If it materialises, the takeover will create the world’s largest oil and gas company – worth twice the value of British Petroleum and considerably more than US energy giant Chevron – and increase Shell’s oil and gas reserves by around 25% and the volume of its production by 20%, particularly in Australia’s liquid natural gas (LNG) market and in deep water oil exploration off the Brazilian coast.
“This is an important transaction for Shell, accelerating the delivery of our strategy for shareholders. The result will be a more competitive, stronger company for both sets of shareholders in today’s volatile oil price world,” said Jorma Ollila, Chairman of Shell in a statement.
“BG shareholders will receive significant value through the premium being offered for their shares. They will become shareholders in Shell, accessing an attractive dividend policy, a share in the significant synergies and the compelling upside and enhanced operating capability of the combined group.”
Andrew Gould, Chairman of BG said Shell’s offer represented an excellent opportunity for BG shareholders, providing them with an attractive premium and a substantial cash return.
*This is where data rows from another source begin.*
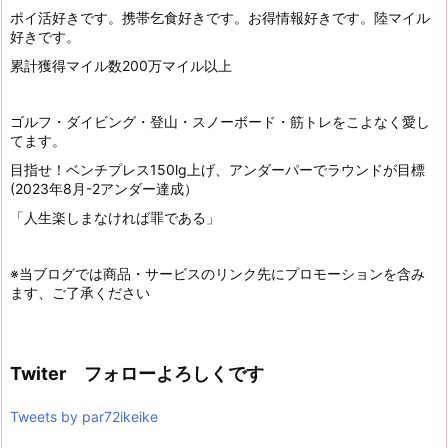
ポイ活好きです。携帯乞食好きです。お得情報好きです。陸マイル
好きです。
累計獲得マイル数200万マイル以上
ゴルフ・ダイビング・登山・スノーボード・筋トレをこよなく愛し
てます。
目指せ！ベンチプレス150lg上げ、アンダーパーでラウンドが目標
(2023年8月-2アンダー達成）
「人生楽しまなければ罪である」
※当ブログでは商品・サービスのリンク先にプロモーションを含み
ます、ご了承ください
Twiter フォローよろしくです
Tweets by par72ikeike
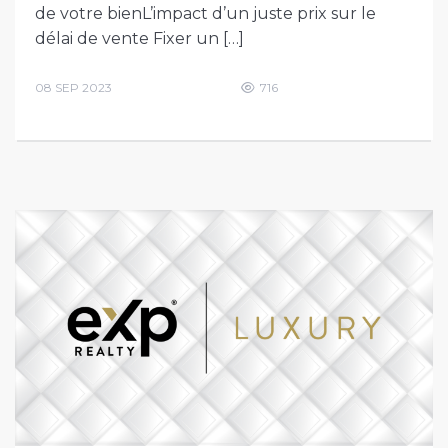
de votre bienL’impact d’un juste prix sur le
délai de vente Fixer un […]
08 SEP 2023
716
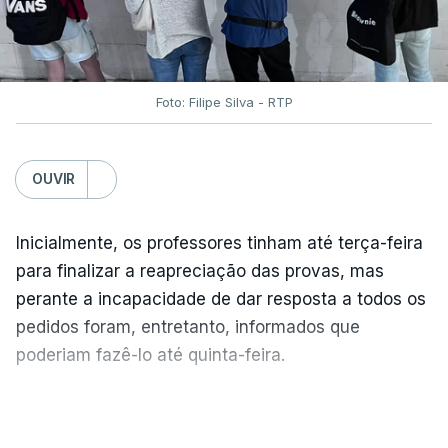
Foto: Filipe Silva - RTP
OUVIR
Inicialmente, os professores tinham até terça-feira
para finalizar a reapreciação das provas, mas
perante a incapacidade de dar resposta a todos os
pedidos foram, entretanto, informados que
poderiam fazê-lo até quinta-feira.
A intenção era que os resultados fossem
VER MAIS
publicados no dia seguinte (sexta-feira), o que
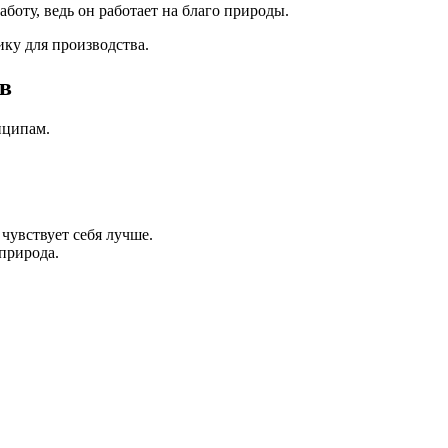
боту, ведь он работает на благо природы.
ку для производства.
в
нципам.
чувствует себя лучше.
природа.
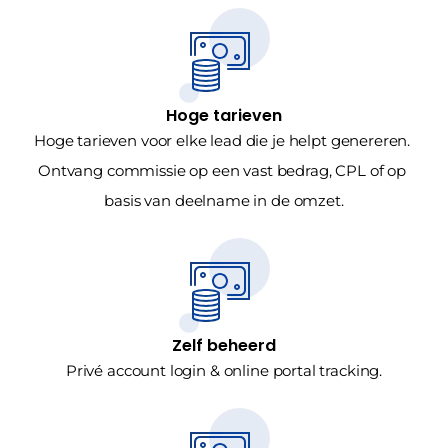
Hoge tarieven
Hoge tarieven voor elke lead die je helpt genereren. 
Ontvang commissie op een vast bedrag, CPL of op 
basis van deelname in de omzet.
Zelf beheerd
Privé account login & online portal tracking.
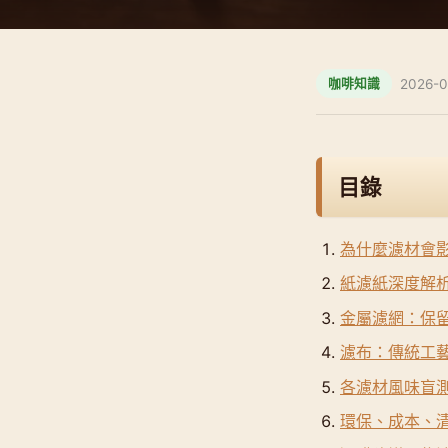
參考資料
2026-0
咖啡知識
目錄
為什麼濾材會
紙濾紙深度解析
金屬濾網：保
濾布：傳統工
各濾材風味盲
環保、成本、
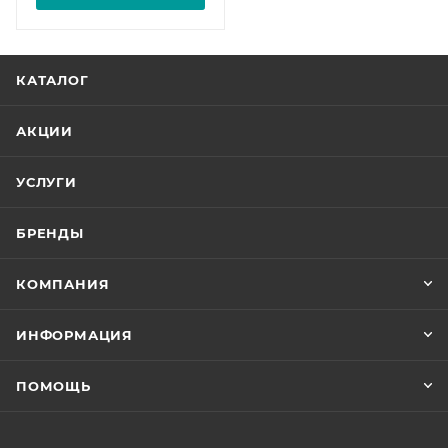
КАТАЛОГ
АКЦИИ
УСЛУГИ
БРЕНДЫ
КОМПАНИЯ
ИНФОРМАЦИЯ
ПОМОЩЬ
“BG has a strong portfolio of operations including growth assets in Australia and Brazil and a highly competitive LNG business, as well as an enviable track record of exploration success. The BG Board remains confident in BG’s long-term prospects under the leadership of Helge Lund,” Mr Gould said.
“Shell’s offer, however, allows us to accelerate and de-risk the delivery of this value. The structure of the offer will provide BG shareholders with an attractive premium and a substantial cash return as well as enabling them, if they wish, to participate in the benefits of the combination through the share component. For these reasons, the BG Board recommends the offer.”
The deal, subject to shareholder and regulatory approval, will give Shell access to a number of oil and gas reserves, most notably in Brazil and Australia, where the company will gain control over BG’s recently completed Curtis LNG terminal in Queensland and use the infrastructure to exploit the massive LNG reserves in the state.
The deal will also mark the reversal of Shell’s recent policy in Australia, which saw the company sell its Geelong refinery to Viva Energy in 2014 for $2.4 billion and reduce its stake in Woodside Petroleum and the Wheatstone LNG joint venture in the same year.